Eerlijk is eerlijk, ik was best een beetje zenuwachtig. Ik ben niet erg dol op naalden – tja, wie wel – en had toch ook de indruk gekregen dat ik als een uitgemergeld lijk uit die stoel zou komen – al dat bang praten had toch effect gehad. De dienstdoende arts vertelde aan de verpleegster wel dat het mijn eerste keer was.
Na even wachten ben ik gedeponeerd in een luie ligstoel. Eerst even ader zoeken, bandje om de bovenarm en boem naald erin. De naald is erg dik. Dat doet even pijn, maar als hij eenmaal zit, kijk je er niet meer naar om. En dan maar bloeden.

Het is wel een raar gezicht hoor, zo’n buisje uit je arm dat keurig je rode levensvocht deponeert in een zakje, dat in een soort wipwapbakje ligt – om te zorgen dat het bloed niet acuut stolt – en dan maar wachten tot je een halve liter leger bent. Binnen zes minuten was ik klaar. Glaasje appelsap, beetje water, daarna nog wat koek en thee voor de suikers en een kwartier later sta je buiten.

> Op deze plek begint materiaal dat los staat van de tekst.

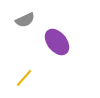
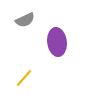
purple ellipse: rotated 32 degrees clockwise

Op dit moment ben ik alleen nog maar een beetje slaperig, maar ik weet niet of dat door het bloed doneren komt of omdat ik gewoon te kort geslapen heb vannacht. In ieder geval weet ik nu dat alle horrorverhalen onzin zijn. Er zullen heus mensen last van hebben, maar als bloed geven zo’n effect op ze heeft, dan moeten ze het maar gewoon niet doen. En voor de rest van de bevolking: ga gewoon bloed geven. Toe nou. Het kost je geen geld, geen moeite en je maakt er zo veel mensen blij mee. En je krijgt gratis cake en thee. Dus.